By Henry Turner
Cinematography is at once the most obvious and the most subtle aspect of filmmaking. A seemingly simple question of camera placement can determine the emotional thrust of a scene. That’s just one reason why cinematographers need shorthand communication to meet timeline, esthetic and budget requirements—and why they build long-term relationships with crew members whose work they can trust.
One such DP is Richard Crudo, ASC, who also happens to be president of the American Society of Cinematographers. Crudo’s first assistant, Brian Osmond, has been with him for seven years. “As far as I’m concerned he’s the best there is,” says Crudo. “Seven years and I couldn’t say how many movies, but in that time I haven’t seen one soft focus frame from Brian, and that’s quite a statement. At the camera, the first assistant is your right-hand man, but everybody is your right-hand man at some time or another. Your gaffer, your grip, your operator; everybody has their position to occupy that is important to the whole enterprise.”
Following the adage that the real job is getting along with the people you work with, Crudo points out another key element of a well-chosen crew: temperament. “You spend a lot of time with these people over the course of a shoot: 10 to 16 weeks, five or six days a week, 16 hours a day. They have to be people that you can live with. And it just so happens that my guys are terrific.”
But on overseas productions especially, it is often hard for Crudo to bring his preferred crewmembers. “Out-of-town productions are often resistant to hiring my guys—they want to pick people up locally. I did a movie in Poland last year and I wasn’t allowed to bring anybody with me. It was a disaster! The idiocy of not allowing me to bring at least my key people—I’d have brought Brian, my first AC, and my operator and my gaffer.

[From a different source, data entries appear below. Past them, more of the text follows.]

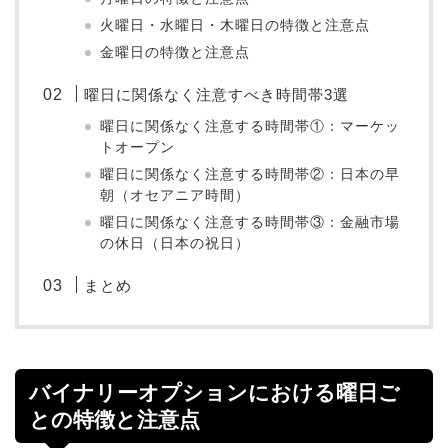
火曜日・水曜日・木曜日の特徴と注意点
金曜日の特徴と注意点
曜日に関係なく注意すべき時間帯3選
曜日に関係なく注意する時間帯①：マーケッ
トオープン
曜日に関係なく注意する時間帯②：日本の早
朝（オセアニア時間）
曜日に関係なく注意する時間帯③：金融市場
の休日（日本の祝日）
まとめ
バイナリーオプションにおける曜日ご
との特徴と注意点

Taking those guys would have saved an enormous amount of time, effort, energy and money, and saved me from working with untrained and unknown quantities in terms of crew.”
Despite their crucial importance to a production, DPs generally insist that great cinematography is a product of teamwork, in which several key members of the camera crew determine esthetics as well as technical considerations.
Stephen Lighthill, ASC, points out that, “a big part of a cinematographer’s job is the ability to recognize talent—especially for key grip, gaffer, and operator. Those are jobs that require not just aptitude but talent, as well as understanding that the story is king and that we all serve the story.”
Lighthill insists that his crew contributes to the artistic value of the work, and often brings new ideas. “I always learn from my key people,” he says. “Sometimes they will go off and work with somebody else when I’m in a down period and then we’ll get back on a show together, and they’ll say, ‘hey, we learned this trick with so and so,’ and they’ll introduce me to a new piece of equipment or a different way of organizing the work or a technique of lighting. It’s a cross-fertilization that’s really important. And when I’m not working I get a chance to go to the equipment expos, so I bring fresh knowledge of those things.”
Like Crudo, Lighthill has sour memories of an out-of-town shoot where producers demanded he hire a local crew and leave his trusted guys back home. “I had to constantly tell the crew where to put all the equipment, and that makes the job unspeakably difficult, because you have no shorthand communication. And since you can’t have mistakes, you have to endlessly go over equipment lists and double check everything, and then walk the set to be sure that you did communicate directly. You have to do the whole job twice.”